La nouvelle de ce matin dans La Presse. La SAT et l’INIS goûtent à leur médicine aussi.

Ça commence à ressembler à un génocide culturel.

Lire aussi l’excellent éditorial de Bernard Descôteaux dans Le Devoir d’aujourd’hui, il y a de quoi s’inquiéter. Voici un extrait:

La réalité, c’est tout simplement que les conservateurs n’aiment pas les artistes. Ils ne s’intéressent pas à la culture, point à la ligne. Cela n’a pourtant pas toujours été vrai. Avec Marcel Masse comme ministre chargé des questions culturelles, le gouvernement de Brian Mulroney a été l’un des gouvernements les plus actifs en cette matière à Ottawa. Josée Verner, qui au Patrimoine occupe aujourd’hui les mêmes responsabilités que celles qu’avait M. Masse, est l’antithèse de celui-ci. Elle est une ministre muette.

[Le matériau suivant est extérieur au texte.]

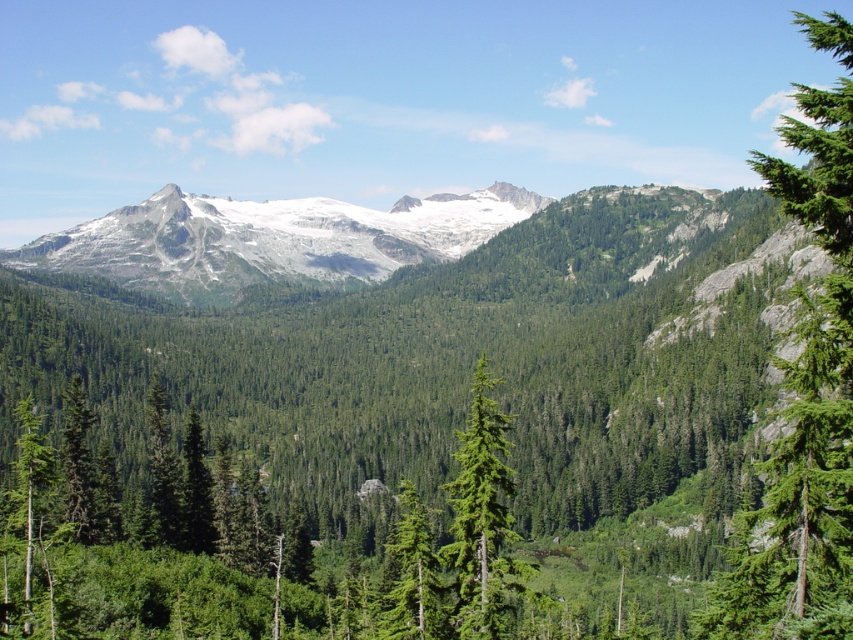 Question: Which object is closer to the camera taking this photo?

Choices:
 (A) green matte tree at lower left
 (B) white rocky mountain range at center
 (C) green needle-like tree at center

Answer: (A)

Question: Which point is farther to the camera?

Choices:
 (A) green matte tree at lower left
 (B) green textured tree at right
 (C) green matte tree at center

Answer: (C)

Question: Does green matte tree at lower left appear on the right side of green matte tree at center?

Choices:
 (A) no
 (B) yes

Answer: (A)

Question: Which object is positioned closest to the green needle-like tree at center?

Choices:
 (A) green matte tree at center
 (B) green textured tree at right

Answer: (A)

Question: Is green needle-like tree at center bigger than green matte tree at center?

Choices:
 (A) yes
 (B) no

Answer: (A)

Question: Is green textured tree at right wider than green matte tree at center?

Choices:
 (A) no
 (B) yes

Answer: (B)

Elle fait tout pour éviter les tribunes publiques. Et bien sûr, elle s’est gardée d’expliquer ces deux décisions. Pourquoi ce silence? Est-ce qu’elle n’a rien à dire? Est-ce parce qu’elle ne croit pas aux arts et à la culture comme éléments définissant l’identité canadienne? Dans les milieux culturels québécois comme canadiens, on le croit.

Pour un gouvernement qui va bientôt aller en élection et qui cherche à rallier les québécois de leur bord, on peux pas dire qu’ils utilisent une stratégie de séduction.